You are viewing a plain text version of this content. The canonical link for it is here.
Posted to dev@tika.apache.org by Iain Fraser <fr...@gmail.com> on 2020/03/09 00:56:30 UTC

Request to publish to Wiki

Hi there

My name is Iain Fraser and I'm a software developer from Perth in Western
Australia. Recently, I was tasked with improving the parsing performance of
an ASP.NET application that was using tika-app via the command line.
Without getting too far into it, the solution is looking like running
tika-server and bumping up the maxMainMemoryBytes parameter
of the PDFParser.
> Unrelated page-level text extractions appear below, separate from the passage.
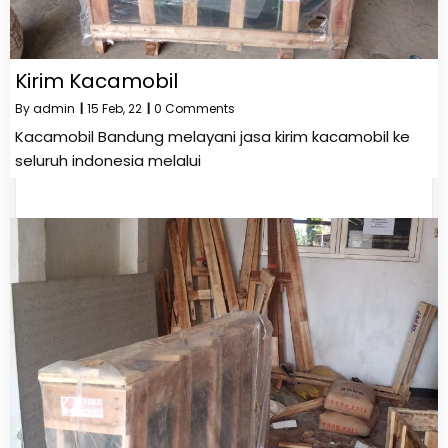
Kirim Kacamobil
By
admin
|
15
Feb, 22
|
0 Comments
Kacamobil Bandung melayani jasa kirim kacamobil ke
seluruh indonesia melalui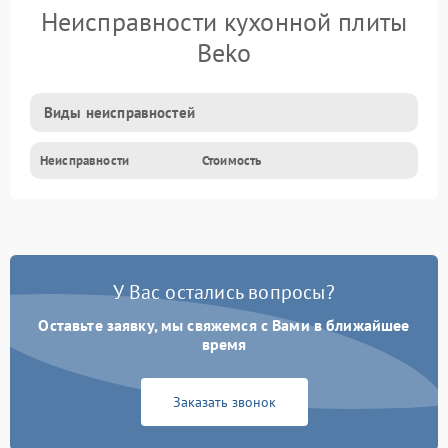
Неисправности кухонной плиты
Beko
Виды неисправностей
Неисправности
Стоимость
У Вас остались вопросы?
Оставьте заявку, мы свяжемся с Вами в ближайшее
время
Заказать звонок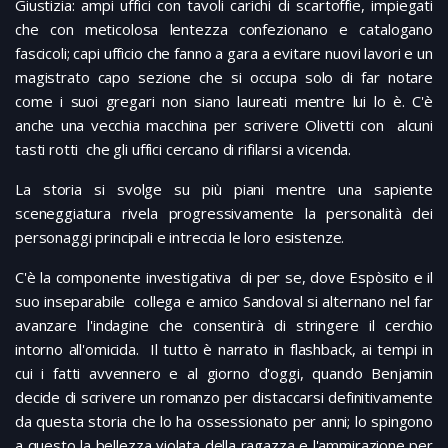
Giustizia: ampi uffici con tavoli carichi di scartoffie, impiegati
che con meticolosa lentezza confezionano e catalogano
fascicoli; capi ufficio che fanno a gara a evitare nuovi lavori e un
magistrato capo sezione che si occupa solo di far notare
come i suoi gregari non siano laureati mentre lui lo è. C'è
anche una vecchia macchina per scrivere Olivetti con alcuni
tasti rotti che gli uffici cercano di rifilarsi a vicenda.
La storia si svolge su più piani mentre una sapiente
sceneggiatura rivela progressivamente la personalità dei
personaggi principali e intreccia le loro esistenze.
C'è la componente investigativa di per se, dove Espòsito e il
suo inseparabile collega e amico Sandoval si alternano nel far
avanzare l'indagine che consentirà di stringere il cerchio
intorno all'omicida. Il tutto è narrato in flashback, ai tempi in
cui i fatti avvennero e al giorno d'oggi, quando Benjamin
decide di scrivere un romanzo per distaccarsi definitivamente
da questa storia che lo ha ossessionato per anni; lo spingono
a questo la bellezza violata della ragazza e l'ammirazione per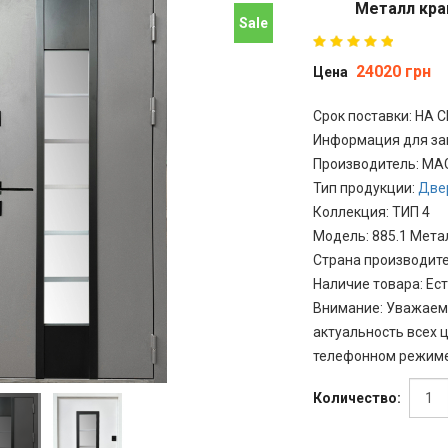
Металл кра
Sale
24020 грн
Цена
Срок поставки: НА
Информация для за
Производитель
:
MA
Тип продукции
:
Две
Коллекция
:
ТИП 4
Модель
:
885.1 Мета
Страна производит
Наличие товара
:
Ест
Внимание
:
Уважаемы
актуальность всех ц
телефонном режиме
Количество: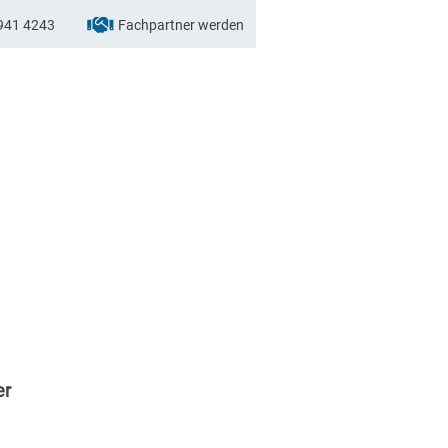
941 4243
Fachpartner werden
er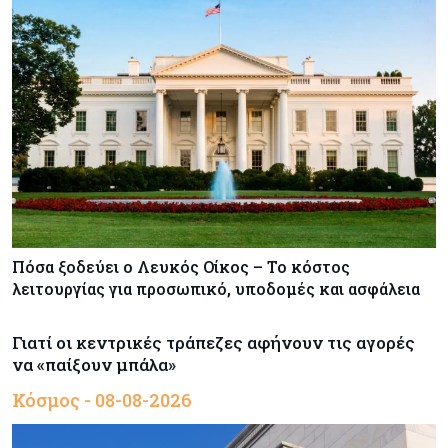
Πόσα ξοδεύει ο Λευκός Οίκος – Το κόστος
λειτουργίας για προσωπικό, υποδομές και ασφάλεια
Γιατί οι κεντρικές τράπεζες αφήνουν τις αγορές
να «παίξουν μπάλα»
Κόσμος - 08-08-2026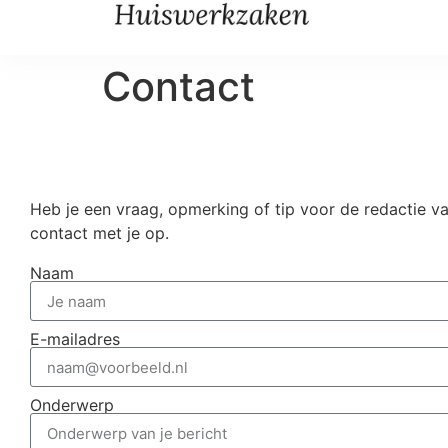
Contact
Heb je een vraag, opmerking of tip voor de redactie v
contact met je op.
Naam
E-mailadres
Onderwerp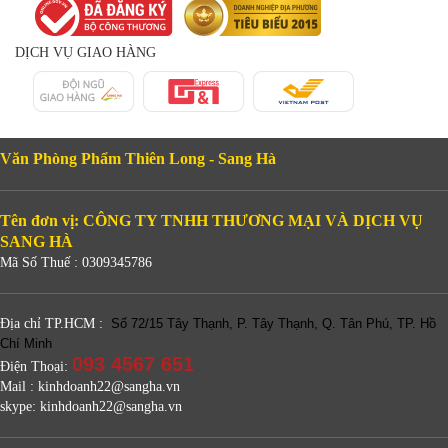
DỊCH VỤ GIAO HÀNG
Văn Phòng Phẩm Thiên Long - Sang Hà
Tên đơn vị: CÔNG TY TNHH THƯƠNG MẠI VÀ DỊCH VỤ
SANG HÀ
Mã Số Thuế : 0309345786
Địa chỉ TP.HCM :
Số 72/15 Tây Thạnh, P. Tây Thạnh, Q. Tân Phú, TP. Hồ
Chí Minh
093 4567 651
Điện Thoại:
Mail : kinhdoanh22@sangha.vn
skype: kinhdoanh22@sangha.vn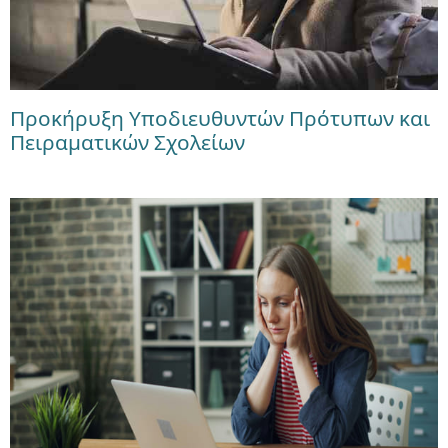
Προκήρυξη Υποδιευθυντών Πρότυπων και
Πειραματικών Σχολείων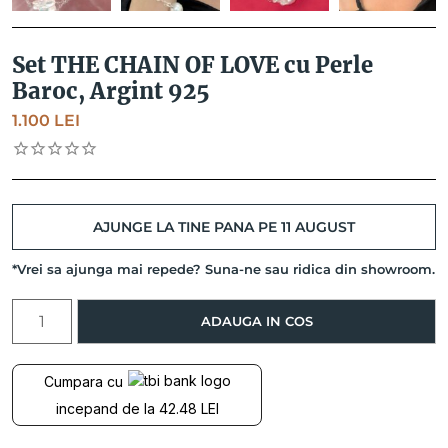
Set THE CHAIN OF LOVE cu Perle
Baroc, Argint 925
1.100
LEI
AJUNGE LA TINE PANA PE 11 AUGUST
*Vrei sa ajunga mai repede? Suna-ne sau ridica din showroom.
Cantitate
ADAUGA IN COS
Set
THE
CHAIN
Cumpara cu
OF
incepand de la 42.48 LEI
LOVE
cu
We needed to bump that value up because the performance
of large files was unacceptably slow - and this was a sticking point for
the team preventing them from using tika-server (given that tika-app
exhibited no such issue for us).

I'm getting in touch today because I think I can help with documentation. I
was only able to arrive at the solution I did through intense googling,
reading message boards, experimentation and eventually, just reading the
source code. Perhaps I can help cut that process short for someone else in
the future?

Specifically, I had no idea that the config XML could accept <params>
elements under the <parser> element. Furthermore, I couldn't find any
documentation showing the parameters available and what they did. Through
my work, I have extracted a list of possible parameters for PDFParser as
well as comments from the implementing developer, which I'd really like to
document somewhere outside of source. I also might add something in your
"Troubleshooting Tika" section about bumping up main memory when you get
slow performance with large or complex PDF files (with some sample xml) and
perhaps even a note to Windows users about why their config.xml files might
not work when they extract them from the app via the command line (check
the encoding is actually UTF-8, PowerShell outputs UTF-16).

In order to do this, I would need to have create/edit access in the Tika
space of your Confluence app. Could it be possible to arrange this please?
I already have an account there under my name and this email address (
fraser.iain@gmail.com)

Kind regards
Iain